On the basis of the pleadings thus filed, the lower court rendered judgment holding that, in view of the provision of the Blue Sunday Law prohibiting the opening of commercial and industrial establishments on Sundays, the petitioner was relieved from compliance with its agreement "to provide it employees with work on Sundays and to pay them for Sundays." Reconsideration of the judgment having been denied, the respondents appealed directly to this Court on a pure question of law.
The question for determination is whether the approval of the Blue Sky Law relieved petitioner from complying with its agreement to pay its laborers Sunday wages since they can not be given work on Sundays because of the closure of petitioner’s business on those days are required by said law. The lower court answers the question in the affirmative on the ground that the clause in question provided for mutual prestations between the contracting parties — the petitioner to provide its employees with work on Sundays and pay them for such work and the employees to do the work given them on those days — and that these prestations became impossible of performance when the Blue Sunday Law prohibited the opening of commercial and industrial establishments on Sundays.

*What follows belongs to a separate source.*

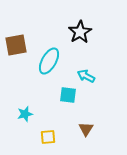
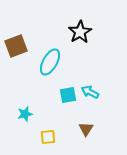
brown square: moved 1 px down; rotated 10 degrees counterclockwise
cyan ellipse: moved 1 px right, 1 px down
cyan arrow: moved 4 px right, 16 px down
cyan square: rotated 18 degrees counterclockwise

To this view we are inclined to agree. The bargaining agreement puts the employees on a daily basis at rates of compensation therein provided, with the express stipulation that work shall be provided on Sundays and at a higher compensation. As the trial court says, payment for Sundays is in return for work done. It is true the agreement provides for the payment of wages on Sundays if no work is made available on those days through no fault of the employees. But the fact is that the agreement does give the employer the right to provide work on Sundays. And it would seem the height of injustice to deprive the employer of this right without, at the same time, relieving him of the obligation to pay the employees.
Section 6 of the Blue Sunday Law which says that "it shall be unlawful for any employer to reduce the compensation of any of his employees or laborers by reason of the provisions of this Act" does not militate against this view. There is here no attempt on the part of the employer to reduce the compensation of his employees. It is the law itself which in effect reduces that compensation by depriving the employees of work on Sundays, thus preventing them from earning the wages stipulated in the bargaining agreement.
There is nothing to the contention that to apply the Blue Sunday Law to the present agreement would infringe the constitutional prohibition against the impairment of the obligations of contract. The Blue Sunday Law is intended for the health, well-being and happiness of the working class and is a legitimate exercise of the police power.
In view of the foregoing, the judgment appealed from is affirmed, without pronouncement as to costs.
Paras, C.J., Bengzon, Padilla, Montemayor, Bautista Angelo, Labrador, Concepcion, Reyes, J.B.L., Endencia and Felix, JJ., concur.